| YOUR INSTRUCTIONS |
The entries below are to be repeated exactly as they stand.

**********

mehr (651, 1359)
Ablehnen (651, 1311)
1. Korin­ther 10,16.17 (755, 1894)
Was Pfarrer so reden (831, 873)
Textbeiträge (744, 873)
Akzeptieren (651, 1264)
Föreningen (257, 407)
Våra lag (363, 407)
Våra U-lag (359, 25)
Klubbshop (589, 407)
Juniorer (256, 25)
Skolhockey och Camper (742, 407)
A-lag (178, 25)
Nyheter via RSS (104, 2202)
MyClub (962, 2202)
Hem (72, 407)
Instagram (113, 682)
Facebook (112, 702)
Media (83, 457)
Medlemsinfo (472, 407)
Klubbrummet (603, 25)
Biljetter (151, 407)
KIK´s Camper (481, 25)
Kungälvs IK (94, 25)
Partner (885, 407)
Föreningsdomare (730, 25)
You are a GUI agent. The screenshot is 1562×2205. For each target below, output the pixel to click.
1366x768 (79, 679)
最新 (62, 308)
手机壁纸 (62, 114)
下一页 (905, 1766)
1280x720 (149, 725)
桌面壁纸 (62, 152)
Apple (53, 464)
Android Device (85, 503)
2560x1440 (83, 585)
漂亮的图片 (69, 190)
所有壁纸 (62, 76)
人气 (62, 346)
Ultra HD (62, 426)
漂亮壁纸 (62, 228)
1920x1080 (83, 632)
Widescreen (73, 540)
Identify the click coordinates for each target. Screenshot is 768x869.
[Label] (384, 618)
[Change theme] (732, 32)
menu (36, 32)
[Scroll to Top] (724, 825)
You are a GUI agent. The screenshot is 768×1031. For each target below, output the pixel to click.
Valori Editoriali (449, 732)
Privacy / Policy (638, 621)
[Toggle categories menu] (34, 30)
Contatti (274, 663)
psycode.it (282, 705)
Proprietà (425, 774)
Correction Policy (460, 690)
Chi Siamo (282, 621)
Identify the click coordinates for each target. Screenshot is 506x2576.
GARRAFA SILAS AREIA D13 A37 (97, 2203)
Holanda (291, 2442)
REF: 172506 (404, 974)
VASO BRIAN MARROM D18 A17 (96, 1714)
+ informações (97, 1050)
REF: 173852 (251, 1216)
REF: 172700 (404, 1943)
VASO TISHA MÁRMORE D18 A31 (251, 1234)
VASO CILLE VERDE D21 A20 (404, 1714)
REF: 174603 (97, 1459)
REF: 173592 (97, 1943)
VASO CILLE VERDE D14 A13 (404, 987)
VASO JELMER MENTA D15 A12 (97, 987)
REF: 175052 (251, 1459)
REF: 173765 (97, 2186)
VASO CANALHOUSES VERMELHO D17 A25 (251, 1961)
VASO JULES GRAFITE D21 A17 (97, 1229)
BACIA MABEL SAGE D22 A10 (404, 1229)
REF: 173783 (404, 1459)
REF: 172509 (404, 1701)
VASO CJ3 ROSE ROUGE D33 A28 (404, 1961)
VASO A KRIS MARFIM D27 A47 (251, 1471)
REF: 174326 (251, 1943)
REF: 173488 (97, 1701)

**********

| SOLVED PROBLEM |
mehr (651, 1359)
Ablehnen (651, 1311)
1. Korin­ther 10,16.17 (755, 1894)
Was Pfarrer so reden (831, 873)
Textbeiträge (744, 873)
Akzeptieren (651, 1264)
Föreningen (257, 407)
Våra lag (363, 407)
Våra U-lag (359, 25)
Klubbshop (589, 407)
Juniorer (256, 25)
Skolhockey och Camper (742, 407)
A-lag (178, 25)
Nyheter via RSS (104, 2202)
MyClub (962, 2202)
Hem (72, 407)
Instagram (113, 682)
Facebook (112, 702)
Media (83, 457)
Medlemsinfo (472, 407)
Klubbrummet (603, 25)
Biljetter (151, 407)
KIK´s Camper (481, 25)
Kungälvs IK (94, 25)
Partner (885, 407)
Föreningsdomare (730, 25)
You are a GUI agent. The screenshot is 1562×2205. For each target below, output the pixel to click.
1366x768 (79, 679)
最新 (62, 308)
手机壁纸 (62, 114)
下一页 (905, 1766)
1280x720 (149, 725)
桌面壁纸 (62, 152)
Apple (53, 464)
Android Device (85, 503)
2560x1440 (83, 585)
漂亮的图片 (69, 190)
所有壁纸 (62, 76)
人气 (62, 346)
Ultra HD (62, 426)
漂亮壁纸 (62, 228)
1920x1080 (83, 632)
Widescreen (73, 540)
Identify the click coordinates for each target. Screenshot is 768x869.
[Label] (384, 618)
[Change theme] (732, 32)
menu (36, 32)
[Scroll to Top] (724, 825)
You are a GUI agent. The screenshot is 768×1031. For each target below, output the pixel to click.
Valori Editoriali (449, 732)
Privacy / Policy (638, 621)
[Toggle categories menu] (34, 30)
Contatti (274, 663)
psycode.it (282, 705)
Proprietà (425, 774)
Correction Policy (460, 690)
Chi Siamo (282, 621)
Identify the click coordinates for each target. Screenshot is 506x2576.
GARRAFA SILAS AREIA D13 A37 (97, 2203)
Holanda (291, 2442)
REF: 172506 (404, 974)
VASO BRIAN MARROM D18 A17 (96, 1714)
+ informações (97, 1050)
REF: 173852 (251, 1216)
REF: 172700 (404, 1943)
VASO TISHA MÁRMORE D18 A31 (251, 1234)
VASO CILLE VERDE D21 A20 (404, 1714)
REF: 174603 (97, 1459)
REF: 173592 (97, 1943)
VASO CILLE VERDE D14 A13 (404, 987)
VASO JELMER MENTA D15 A12 (97, 987)
REF: 175052 (251, 1459)
REF: 173765 (97, 2186)
VASO CANALHOUSES VERMELHO D17 A25 (251, 1961)
VASO JULES GRAFITE D21 A17 (97, 1229)
BACIA MABEL SAGE D22 A10 (404, 1229)
REF: 173783 (404, 1459)
REF: 172509 (404, 1701)
VASO CJ3 ROSE ROUGE D33 A28 (404, 1961)
VASO A KRIS MARFIM D27 A47 (251, 1471)
REF: 174326 (251, 1943)
REF: 173488 (97, 1701)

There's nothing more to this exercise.